Elle lui tendit une tablette contenant les rapports qu'il feuilleta en même temps qu’elle poursuivait. Un nom arrêta sa lecture : Barnes ? C’était lui qui avait foiré ? Aaron jubilait : on lui confiait le job que Barnes n’avait pas pu réussir. Il avait attendu ce moment depuis longtemps... Il avait un compte à régler avec lui : personne ne se moquait de lui, personne ne prenait ce qui lui revenait de droit.

Jamais je n’aurais imaginé voir ma vengeance servie sur un plateau... Et par Locke en plus !

Il l’imagina un instant en maid servile à ses pieds.

Oui... Je vais réussir le job et me taper Locke... Une belle journée !

La voix de la femme mit provisoirement un terme à ses pensées.

« Nous avons situé la réception dans un immeuble du 18eme arrondissement, au 88 rue Myrha. »

Il devait se concentrer sur le job, montrer sa supériorité sur Barnes. Oubliant Locke, il se pencha sur les images satellites, repérant les entrées et les sorties. Il était possible de sortir par l’arrière ou par les toits, de rejoindre la rue Poulet par une des boutiques ou des immeubles…

« A qui appartient l’appartement ? »

« Un certain M. Emeric Boisselot : il a investi dans des appartements et boutiques qu’il loue à des tarifs indécents dans le quartier.
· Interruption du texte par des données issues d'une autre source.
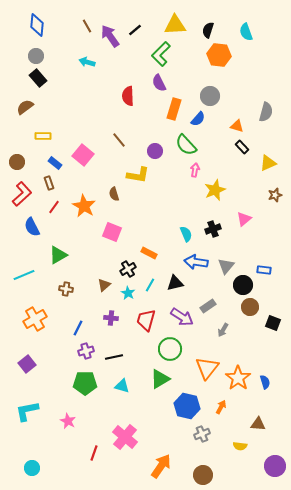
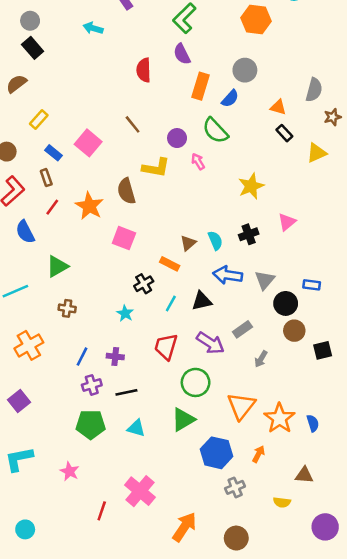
yellow rectangle: (43, 136) -> (39, 120), turned -49
pink arrow: (195, 170) -> (198, 161), moved, turned -40
brown semicircle: (114, 194) -> (126, 191), size x1.5
brown star: (275, 195) -> (333, 117), moved
brown triangle: (104, 285) -> (188, 243), moved
cyan star: (128, 293) -> (125, 313), moved
purple cross: (111, 318) -> (115, 357), moved
black square: (273, 323) -> (323, 350), turned -35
Plusieurs plaintes de ses locataires concernant l’insalubrité des logements sans qu’elles n’aboutissent. Mais l’endroit n’est pas sa résidence principale et il n’est pas déclaré loué »

« Je vois : rien ne dit qu’il ne loue pas de la main à la main. Parfait pour une planque. On peut le trouver où, ce monsieur ? »

« Il réside dans un autre arrondissement : je vais faire en sorte qu’il soit amené au Tacko Bonko, un salon de coiffure inoccupé qui dispose d’une cave. »

Parfait : le job devrait être facile. Une équipe par devant, une par derrière, un seul escalier. La cible était prise au piège. Il allait cependant avoir besoin de matériel.

« Il va me falloir deux motos rapides et maniables, un utilitaire et un drone. Je veux garder à l’œil les toits et m’assurer de garder un visuel tactique pour l’équipe. »

Mlle Locke était au téléphone et fit un signe de tête dans sa direction. Elle nomma l’agent de supervision Europe, demandant le matériel requis par Aaron. Toutefois, une question le taraudait : comment Barnes avait-il foiré ? Les informations sur bouboule, comme il avait choisi de le surnommer, ne montrait pas un adversaire redoutable.

« J’ai une question : selon le rapport, ce Williams n’est pas vraiment une menace... Que s’est-il passé exactement ? »

« C’est une excellente question, Aaron. Il s’avère que M. Williams a été alerté par l’action téméraire d’un de nos agents. Il semble qu’un individu acculé soit plus dangereux que l’on imagine. Pour le reste, M. Barnes a cru déceler une autre piste et souhaite la suivre, ce que nous lui avons accordé. »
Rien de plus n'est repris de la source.